All day, I had been thinking about a year ago when our dear friend Jerry died after either a short or long illness, depending on how you count. I heard the news in the parking lot of a Trader Joe’s in Kansas City, just after leading a writing workshop at Turning Point for people living with serious illness. Hanging up my phone, I was shocked although the doctor in Jerry’s intensive care unit told us it would be a roller coaster when it came to knowing if he would survive. I remember walking into Trader Joe’s and putting various things in a shopping cart, but not whether I actually checked out or just wandered out of the store.
At our Hanukkah party a year ago, another way to count the time from there to here, still in shock about Jerry’s death, we sang two of his favorite songs–James Taylor’s “You Can Close Your Eyes” and Chet Powers’ “Get Together.” This year, right before we lit the candles, we had a moment of silence to remember Jerry and/or whoever we loved who was gone or far away.

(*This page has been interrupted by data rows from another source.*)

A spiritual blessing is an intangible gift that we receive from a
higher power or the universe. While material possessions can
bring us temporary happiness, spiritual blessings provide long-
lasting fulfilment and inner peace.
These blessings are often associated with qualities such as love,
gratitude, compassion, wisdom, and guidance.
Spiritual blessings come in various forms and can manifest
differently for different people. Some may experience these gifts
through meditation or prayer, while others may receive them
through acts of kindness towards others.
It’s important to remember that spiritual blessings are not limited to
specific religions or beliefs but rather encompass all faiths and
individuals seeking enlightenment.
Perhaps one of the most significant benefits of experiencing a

Yesterday, the Turning Point writers gave a public reading where they shared startling images and enduring stories of what it means to find courage, meaning, even joy in the web of mortality. The reading, held on a Saturday, resonated with Jerry dying on the Saturday I was with these writers, another way to count time. Like the Turning Point writers, Jerry struggled with serious illness. Unlike them, he didn’t go on to share his story of coming back from this brink. Considering Jerry in the year in between his death and now has brought me surprising joys, such as finding friendship with Jerry’s sisters and brothers (he had six!) after we bonded in a hospital waiting room, telling stories of him as a boy and yelling out “Jerry on the prairie!“ as we scattered his ashes.
At the same time, it hurts when someone you love dies, especially in a scenario that, had any of us known all the pieces of the crazy-quilt puzzle, we might have prevented. I’ve ferried my guilt through many layers of rationalization, disappointment in myself, and big-picture framing, understanding both that he chose this, and I still wish I had intervened more. I’m beyond grateful for the days we had during his last week, especially the night I played James Taylor and other songs I knew he loved from my phone, held his hand, told him I loved him, and chided him, despite and because he was on a vent at the time, for not holding up his end of the conversation.
Yet the conversation doesn’t end. Shivering but determined to see more falling stars, I scanned the sky, wondering where best to aim my eyes, and how to better open my peripheral vision to catch the ride of a particle of dust from the stars to the earth. “You didn’t fail me,” I dreamed Jerry said after his death. The Geminid meteor shower didn’t either although there was a long stretch between the first two falling stars and the next. Just as I was about to give up, a large white meteor flew east to west, dissolving in the dark. I wrapped my robe tighter and went back into the warm house where sleep and the rest of my life awaited me.